実験を通じて得られた知見は、より大きな展開のための貴重な基礎となります。イノベーションと責任のバランスを取りながら、組織は実験から学び、その学びを次のステップに活かしていくことができます。これは、AIの安全で効果的な導入を実現するための最も確実な道筋だと私は考えています。
7.2. 過信のリスク
AIシステムに関して私たちが特に注意を払うべき点の一つは、コンピュータやマシンを通じて提供される情報に対して、人間が過度の信頼を置く傾向があることです。これは、AIシステムへの過信というリスクとして認識する必要があります。
私たちの研究から、AIシステムが失敗するのは、主にそれらが職場環境に適切に統合されていない場合や、リスク管理の観点から十分な検討がなされていない場合だということが分かっています。このため、AIシステムとの適切な信頼関係を構築することが極めて重要です。
バランスの取れた導入アプローチとして、私たちは実験的な方法を推奨しています。AIシステムを導入する際には、その能力と限界を十分に理解し、人間の判断や創造性を補完するツールとして位置づけることが重要です。システムが提供する情報や推奨事項を鵜呑みにするのではなく、適切な批判的思考を維持することが必要です。
AIが現在でもまだ幻覚(ハルシネーション)や他の課題を抱えていることを認識することも重要です。これらの技術は確かに大きな可能性を秘めていますが、完璧ではありません。そのため、期待される成果を得るためには、人間の監督と判断が依然として不可欠なのです。
7.3. 技術と人間の適切な関係構築
私はAIが持つ変革的な可能性を信じています。特に医療や環境の持続可能性といった世界的な課題に対して、AIは重要な役割を果たすことができます。しかし、この可能性を実現するためには、技術と人間の適切な関係を構築することが不可欠です。
補完的な関係性の構築において重要なのは、AIを人間の判断や創造性を支援するツールとして位置づけることです。例えば、私が愛用しているMerlin Bird Appは、ぼんやりした鳥の写真や鳥の鳴き声からその種類を特定してくれます。これは、AIが人間の能力を補完し、より豊かな体験を可能にする良い例です。ただし、最終的に鳥を見つけ出すのは人間の役割であり、AIはその支援をする存在なのです。
人間中心の技術開発においては、技術が人々に対してではなく、人々のために機能することが重要です。

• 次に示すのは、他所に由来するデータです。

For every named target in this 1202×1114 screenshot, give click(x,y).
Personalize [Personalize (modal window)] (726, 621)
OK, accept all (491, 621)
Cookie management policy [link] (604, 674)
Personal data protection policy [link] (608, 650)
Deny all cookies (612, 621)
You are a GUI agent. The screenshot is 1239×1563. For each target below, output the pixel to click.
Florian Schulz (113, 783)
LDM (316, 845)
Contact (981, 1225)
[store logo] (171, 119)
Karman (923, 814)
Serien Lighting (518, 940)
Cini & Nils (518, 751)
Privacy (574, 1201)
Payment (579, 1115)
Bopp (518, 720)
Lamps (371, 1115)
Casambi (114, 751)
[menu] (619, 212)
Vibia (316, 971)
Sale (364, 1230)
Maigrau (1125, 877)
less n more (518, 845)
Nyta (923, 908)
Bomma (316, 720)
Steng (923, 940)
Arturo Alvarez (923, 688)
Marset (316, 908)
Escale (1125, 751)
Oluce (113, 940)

私たちの研究から、AIシステムが最も効果的に機能するのは、それが労働者の創造性や意思決定能力を高め、より革新的な方法で仕事にアプローチできるようにする場合だということが分かっています。
持続可能な共存関係の確立のためには、技術の限界を理解し、人間の役割を明確にすることが重要です。AIは確かに多くのタスクを支援できますが、人間の判断や創造性、倫理的な考察を置き換えることはできません。このバランスを保つことが、長期的に持続可能なAIの活用につながるのです。